- Born: October 13, 1951 (age 74) Portland, Connecticut, US
- Occupations: Car restorer; Television personality; Concours judge; Author;
- Spouse: Laurie Carini ​(m. 1980)​
- Children: 2
- Website: waynecarini.com

= Wayne Carini =

American car restorer and TV personality

Wayne Carini (born October 13, 1951) is an American car restorer and TV personality. Carini starred in the Chasing Classic Cars TV series that began in 2008, was last produced in 2021, but continues to air on the Motor Trend channel.

== Early life ==
Carini was born in Portland, Connecticut. He is the son of Robert Carini who owned a collision repair and auto restoration business in Glastonbury, Connecticut. He eventually owned half of the business, inheriting the balance after his father's death.

== Career ==
Carini started his career in his father's shop while still in grade school, working together on classics including Duesenbergs, Lincolns, Packards, and Ford Model As. He owns three companies including F40 Motorsports (a dealership specializing in the sale of vintage and classic automobiles), Continental Auto Ltd. (a collision repair shop focusing on high-end and exotic cars), and Carini Carozzeria (a restoration shop for vintage and classic automobiles). Carini has assisted celebrities like David Letterman and Ivan Lendl find and purchase classic cars.

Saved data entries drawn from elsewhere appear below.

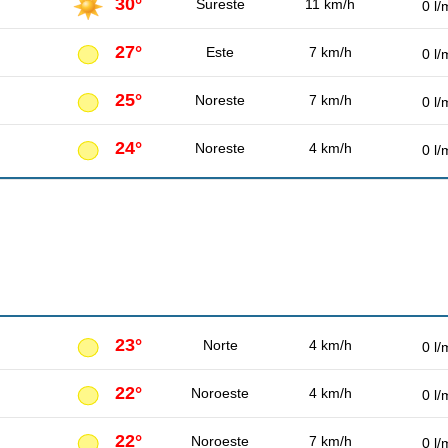
30°
Sureste
11 km/h
0 l/
27°
Este
7 km/h
0 l/
25°
Noreste
7 km/h
0 l/
24°
Noreste
4 km/h
0 l/
23°
Norte
4 km/h
0 l/
22°
Noroeste
4 km/h
0 l/
22°
Noroeste
7 km/h
0 l/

Carini has served as grand marshall and judge at numerous concours events around the world including serving as grand marshal at the Klingberg Vintage Motorcar Festival that supports the Klingberg Family Centers, a nonprofit agency that provides help to children and families dealing with abuse, neglect, family dynamic problems, and mental health issues.

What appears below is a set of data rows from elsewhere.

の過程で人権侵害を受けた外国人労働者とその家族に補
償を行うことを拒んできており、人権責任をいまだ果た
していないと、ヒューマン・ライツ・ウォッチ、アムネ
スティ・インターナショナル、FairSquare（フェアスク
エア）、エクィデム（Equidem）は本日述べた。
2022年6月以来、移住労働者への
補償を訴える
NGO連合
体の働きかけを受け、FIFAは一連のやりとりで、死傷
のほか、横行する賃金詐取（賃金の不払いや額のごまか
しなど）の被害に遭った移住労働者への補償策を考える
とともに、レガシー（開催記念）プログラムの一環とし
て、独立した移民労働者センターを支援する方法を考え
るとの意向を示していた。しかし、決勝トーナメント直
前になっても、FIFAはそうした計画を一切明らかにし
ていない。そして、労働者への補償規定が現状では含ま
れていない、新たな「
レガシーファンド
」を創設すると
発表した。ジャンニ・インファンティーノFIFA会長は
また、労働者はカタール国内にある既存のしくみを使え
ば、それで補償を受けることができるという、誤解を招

He has appeared in the TV show My Classic Car and in the reality TV series Overhaulin' and Auction Kings.

Carini is the coauthor of the book Wayne Carini's Guide to Affordable Classics, author of the book, Wayne Carini: Steering through Life where he "looks back at a lifetime pursuing his automotive passions", and from 2022 through 2024, had a podcast, Talking Classic Cars with Wayne Carini and Jay Ward, that had a 5 out of 5 rating.

He is on the board of directors at CW Resources, a company that employs "all people including persons with disabilities, veterans, wounded warriors, and the economically disadvantaged".

=== Chasing Classic Cars ===

Carini's lifelong occupation of finding vintage cars and restoring them was noticed by Jim Astrausky, the chief executive of Essex Television Group. Astrausky approached Carini to host a television show about Carini's occupation. The show is on the Motor Trend channel, first airing in 2008 and last produced in 2021, but repeats continue to air on the channel. The show was the most-watched car-related program in the United States, Russia, and Japan.

== Personal life ==
Carini has been married since 1980 to Laurie Carini,and is the father of two daughters, one of whom had challenges with autism from an early age. Carini and his family contribute to charities including those that provide support for, and research regarding, children and adults with autism. His support includes such organizations such as Autism Speaks and Special Olympics.